━━ Supplied data ━━

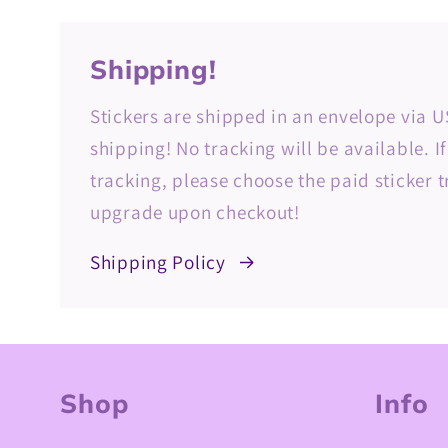
Shipping!
Stickers are shipped in an envelope via U
shipping! No tracking will be available. I
tracking, please choose the paid sticker 
upgrade upon checkout!
Shipping Policy
Shop
Info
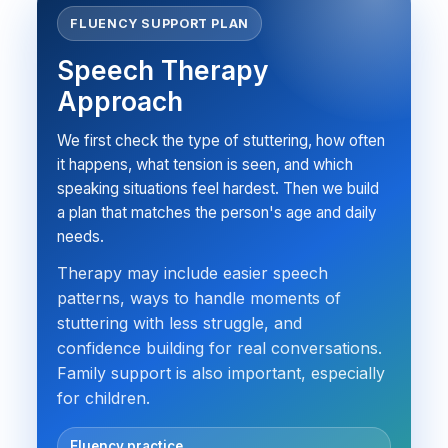
FLUENCY SUPPORT PLAN
Speech Therapy
Approach
We first check the type of stuttering, how often
it happens, what tension is seen, and which
speaking situations feel hardest. Then we build
a plan that matches the person's age and daily
needs.
Therapy may include easier speech
patterns, ways to handle moments of
stuttering with less struggle, and
confidence building for real conversations.
Family support is also important, especially
for children.
Fluency practice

━━━

#### [Description of the task]
When a line of the records holds the word "tracking", copy that line.

#### [Answer space]
shipping! No tracking will be available. I
tracking, please choose the paid sticker 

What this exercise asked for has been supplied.